The decomposition products of the third rank contravariant tensor in 3+1 space

The third rank tensor contains a scalar, three vectors, two quadrupoles, and an octupole. The tensor of each rank is irreducible, meaning that it is not expressible by any linear combination of tensors of lower rank.

The following calculations are based on the tensor decomposition equation [1]. The third rank tensor is the gradient of the second rank tensor, which was derived in Section 2.

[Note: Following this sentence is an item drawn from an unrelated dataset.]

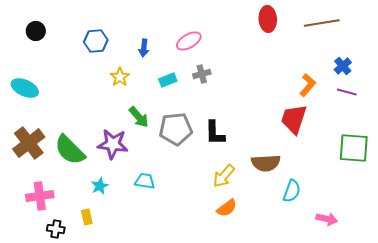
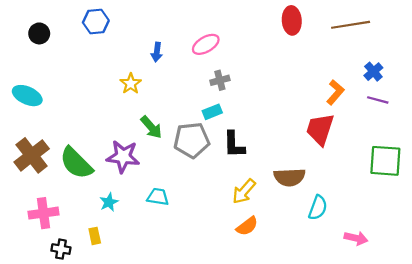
blue hexagon: (96, 41) -> (96, 22), moved
cyan rectangle: (168, 80) -> (212, 112), moved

The scalar is -div E, where E is the electrostatic field:

div(grad(Ψ) + 1/c ∂A/∂t).

The first vector is the time derivative of the magnetic field,

∂/∂t (curl A).

The second vector is the gradient of the 3+1 space expansion factor,

grad(div(A) + 3/c ∂Ψ/∂t).

The 4-vector equations of Section 2 do not contain the factor of 3.

The third vector is

div(grad A) - 1/c grad(∂Ψ/∂t).

div(grad A) is the same as ∇2A, which, by a vector identity, is the same as grad(div A) - curl(curl A).

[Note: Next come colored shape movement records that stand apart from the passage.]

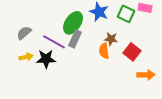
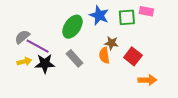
green square: (126, 14) -> (127, 17), turned -30
gray rectangle: (75, 39) -> (75, 58), moved, turned -66
purple line: (54, 42) -> (38, 46), moved

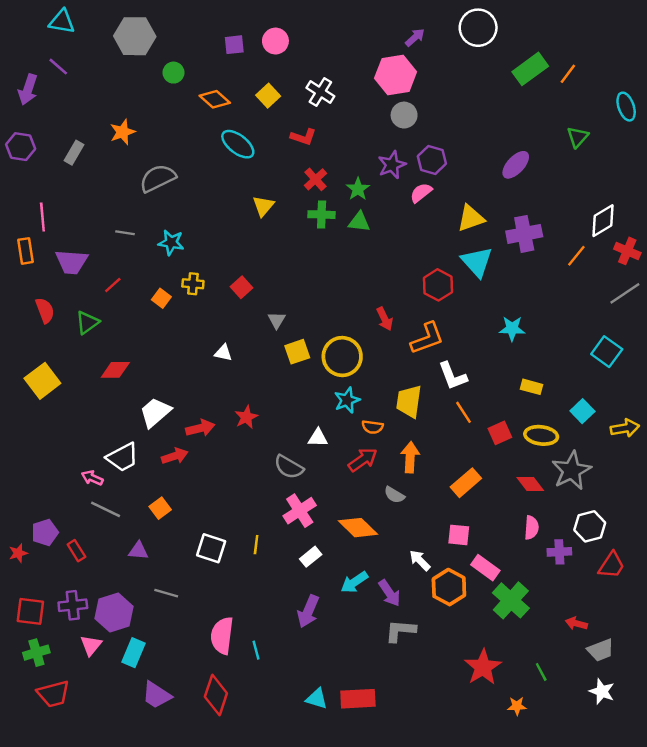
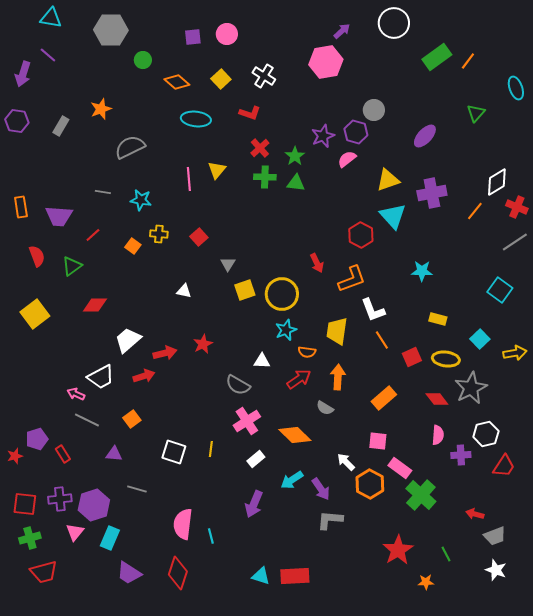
gray circle: (404, 115) -> (374, 110), moved
cyan ellipse: (238, 144) -> (196, 119), turned -32
pink line: (42, 217) -> (189, 179), moved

The three vectors are not uniquely specified by the decomposition algorithm [1]. Linear combinations of the three original solutions have been selected for a better orthogonality. The coefficients of the vectors have been dropped.

If the additional constraint is imposed that the whole tensor should be equal to the sum of its decomposition products then the three vectors are uniquely defined. The uniqueness is shown in Section 3.2 below. A particular linear combination of the above vectors must be used. The calculation is mine, but it does not appear to be controversial. The two quadrupoles and the octupole are also shown there.

The fourth rank tensor contains 3 scalars, 6 vectors, 6 quadrupoles, 3 octupoles, and 1 hexadecapole. I will decompose the tensor in 3+1 space one day, but not soon. Sometimes it seems that the fourth rank tensor should play a special role in the four dimensional space.